最後の日の出来事。  


病院に入院してからは

毎日毎日いろんなことがあったので、

その前後がこんがらかってしまいます。 


ノートには記録してあるのですが 

今はまだ見ることができません。 


ずっとずっと、頭の中で時系列を合わせています。


今思い出すに 

あの日はこんなことがありました。 


ちょっと話があるからこっち来いと

手招きするので 

私はベットに登って夫の傍に座りました。 

声がほとんど出なくなっているので

傍に行かないと聞こえないのです。 


 🌿 🌿 


 「シャワーをしたとき、体重が70キロあると誰かに囁かれたんだ、見ろ、こんなに贅肉があるだろ」

と、私にお腹を見せます。 


「 お父さん、もう骨と皮になっちゃてるよ」  

と言ったら 


「 反論はするな、よく聞きなさい。」  

というので、


よく聞いたら 

「 これからはダイエットすることにしたよ」 

というのです。 


 意味は不明でしたが 

「 あっ、お父さんそうなんだ。

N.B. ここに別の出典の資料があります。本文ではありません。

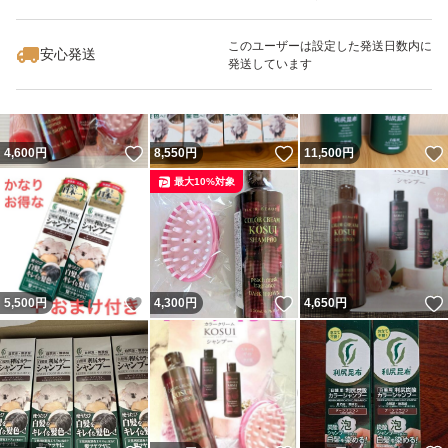
5,400
円
7,500
円
7,777
円
最大10%対象
このユーザーは設定した発送日数内に
安心発送
発送しています
いいね！
いいね！
4,600
円
8,550
円
11,500
円
最大10%対象
いいね！
いいね！
5,500
円
4,300
円
4,650
円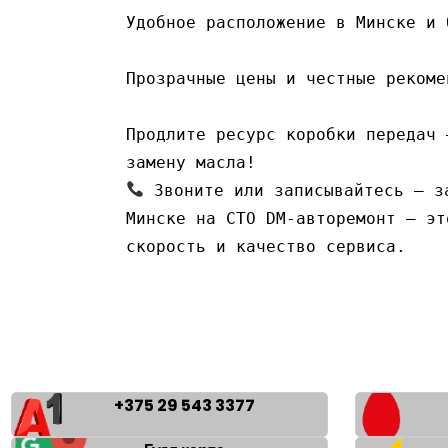
Удобное расположение в Минске и 
Прозрачные цены и честные рекоме
Продлите ресурс коробки передач 
замену масла!
 Звоните или записывайтесь — за
Минске на СТО DM-авторемонт — эт
скорость и качество сервиса.
+375 29 543 3377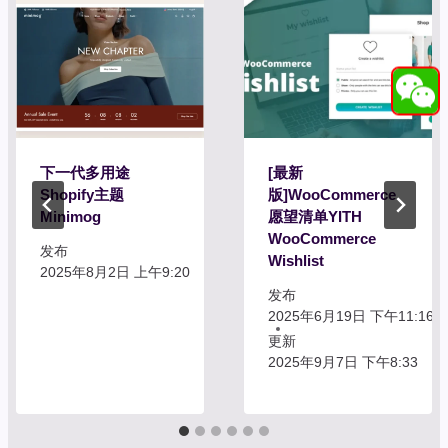
下一代多用途
[最新
Shopify主题
版]WooCommerce
Minimog
愿望清单YITH
WooCommerce
发布
Wishlist
2025年8月2日 上午9:20
发布
2025年6月19日 下午11:16
更新
2025年9月7日 下午8:33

分かった。」  

と返事をしたことを覚えています。 


 食べれるようになることが目標になっていた夫に 

食べたら太るという話が聞こえてきたというのも


ある意味、

自身の食べれなくなっている現状に

 整合性を持たせるかのような

幻聴を聞いたんだと思います。


そこまで頑張る夫が不憫で 

涙が流れて来ます。 


 もっと心安らかになってほしいと思いながら 

うまくそこに持っていけなかったのは 

私の力不足のせいだったと思う気持ちが 


ずっとこの間、私を支配してきました。 


ですが、 

今日訪ねてくださったお客様のお陰で

 私は、自分の考えはもしかして間違っているかもしれないと思うようになりました。 


 「旦那さまは本当に最後まで生き抜きましたよね」、、、


 とおっしゃってくれたのです。 


 確かに自身の信念に沿って 

体力の限界を上回って 

生き抜いた夫だったと思います。 


この生き抜く姿勢は 

ひょっとして命の際にあっても

貫かれ


気を抜くことなく

そのままの調子で歩みを続けて

向こうに渡ってしまったのかもしれません。 


 もしそうだったら 

私もどきが口を出して 

夫を止めれるはずもありませんでした。 


彼特有の粘り強さで 

自分の体と向き合い続けたのは 

彼にとっては

ごく自然のことだったかもしれません。

本当によく頑張ったと思います。


それを不憫と思うのはきっと私の奢りと思います。